Minimum transverse momentum for jet finding algorithm and maximum transverse momentum to write out the jet to a file. Values can be None, then the lower bound is set to zero and the upper one to \(+\infty\).

output_filename: str

Filename for the jet output.

assoc_only_charged: bool

Selects if the associated particles are only charged ones. Default is True.

jet_algorithm: fastjet.JetAlgorithm, optional

Jet algorithm for jet finding. Default is fastjet.antikt_algorithm.

Notes

The standard recombination scheme E_scheme of the fastjet package is fixed here.

JetAnalysis.read_jet_data(input_filename)[source]

Read the jet data from a CSV file and store it in the JetAnalysis object.

Parameters:
input_filename: str

Filename of the CSV file containing the jet data.

JetAnalysis.get_jets()[source]

Get a list of jets from the jet data.

Returns:
list

List of jets. Contains all data of the jet output file rows in each element of the list ([jet][column]).

JetAnalysis.get_associated_particles()[source]

Get a list of associated particles for all jets.

Returns:
list

List of associated particles for each jet in each element ([jet][associated_particle][column]).

JetAnalysis.create_fastjet_PseudoJets(event_hadrons)[source]
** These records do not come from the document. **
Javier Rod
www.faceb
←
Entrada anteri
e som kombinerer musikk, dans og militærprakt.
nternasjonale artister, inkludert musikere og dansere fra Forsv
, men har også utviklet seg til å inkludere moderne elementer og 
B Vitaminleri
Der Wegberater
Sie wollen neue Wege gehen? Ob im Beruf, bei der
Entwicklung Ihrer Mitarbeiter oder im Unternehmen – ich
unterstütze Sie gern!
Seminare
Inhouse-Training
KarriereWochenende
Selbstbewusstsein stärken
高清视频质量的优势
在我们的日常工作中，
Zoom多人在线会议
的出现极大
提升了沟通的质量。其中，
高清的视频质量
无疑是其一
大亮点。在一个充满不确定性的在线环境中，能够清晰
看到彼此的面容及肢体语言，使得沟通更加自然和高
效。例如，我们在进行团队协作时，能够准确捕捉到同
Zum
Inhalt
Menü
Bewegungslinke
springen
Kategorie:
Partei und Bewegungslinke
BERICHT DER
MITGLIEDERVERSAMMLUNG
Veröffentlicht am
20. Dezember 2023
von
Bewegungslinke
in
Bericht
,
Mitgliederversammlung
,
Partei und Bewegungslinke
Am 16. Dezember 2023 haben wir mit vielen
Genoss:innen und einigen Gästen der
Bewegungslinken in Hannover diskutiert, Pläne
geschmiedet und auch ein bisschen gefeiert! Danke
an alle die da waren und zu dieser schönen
Convert hadron data to a list of fastjet.PseudoJet objects.

Parameters:
event_hadrons: list

List of Particle objects representing hadrons.

Returns:
list

List of fastjet.PseudoJet objects.

JetAnalysis.fill_associated_particles(jet, event, status_selection, only_charged)[source]
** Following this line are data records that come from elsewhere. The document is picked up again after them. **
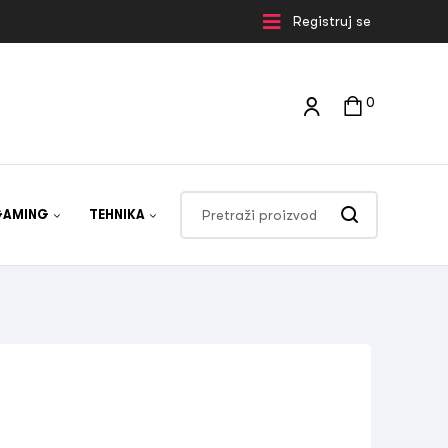
Registruj se
0
GAMING
TEHNIKA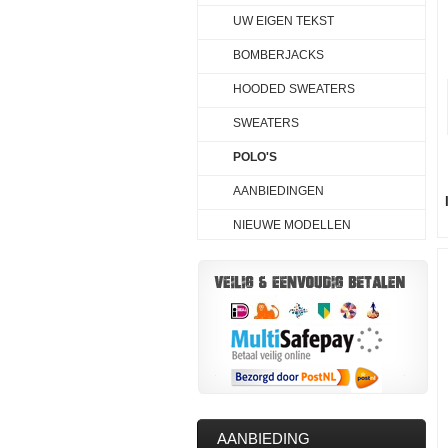
UW EIGEN TEKST
BOMBERJACKS
HOODED SWEATERS
SWEATERS
POLO'S
AANBIEDINGEN
NIEUWE MODELLEN
AANBIEDING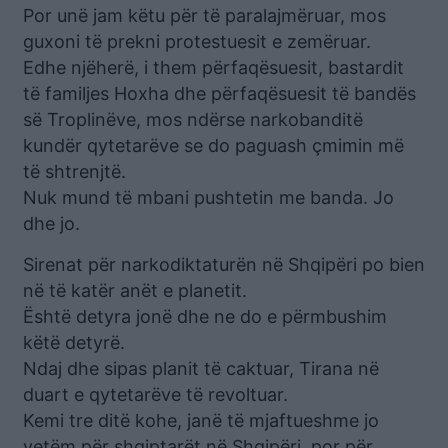
Por unë jam këtu për të paralajmëruar, mos
guxoni të prekni protestuesit e zemëruar.
Edhe njëherë, i them përfaqësuesit, bastardit
të familjes Hoxha dhe përfaqësuesit të bandës
së Troplinëve, mos ndërse narkobanditë
kundër qytetarëve se do paguash çmimin më
të shtrenjtë.
Nuk mund të mbani pushtetin me banda. Jo
dhe jo.
Sirenat për narkodiktaturën në Shqipëri po bien
në të katër anët e planetit.
Është detyra jonë dhe ne do e përmbushim
këtë detyrë.
Ndaj dhe sipas planit të caktuar, Tirana në
duart e qytetarëve të revoltuar.
Kemi tre ditë kohe, janë të mjaftueshme jo
vetëm për shqiptarët në Shqipëri, por për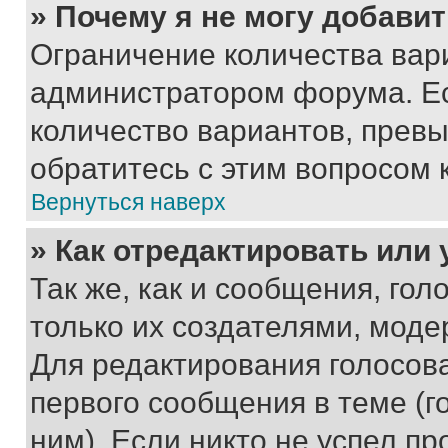
» Почему я не могу добави
Ограничение количества вар
администратором форума. Е
количество вариантов, прев
обратитесь с этим вопросом 
Вернуться наверх
» Как отредактировать или
Так же, как и сообщения, го
только их создателями, мод
Для редактирования голосов
первого сообщения в теме (г
ним). Если никто не успел пр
Select particles in the jet cone.

Parameters:
jet: fastjet.PseudoJet

The jet to check for associated particles.

event: int

The event index.

status_selection: str

The selection status to find the associated particles. This can be ‘negative’ or ‘positive’ hadrons status.

only_charged: bool

Select only charged particles as associated particles.

Returns:
list

List of associated particles in the jet cone.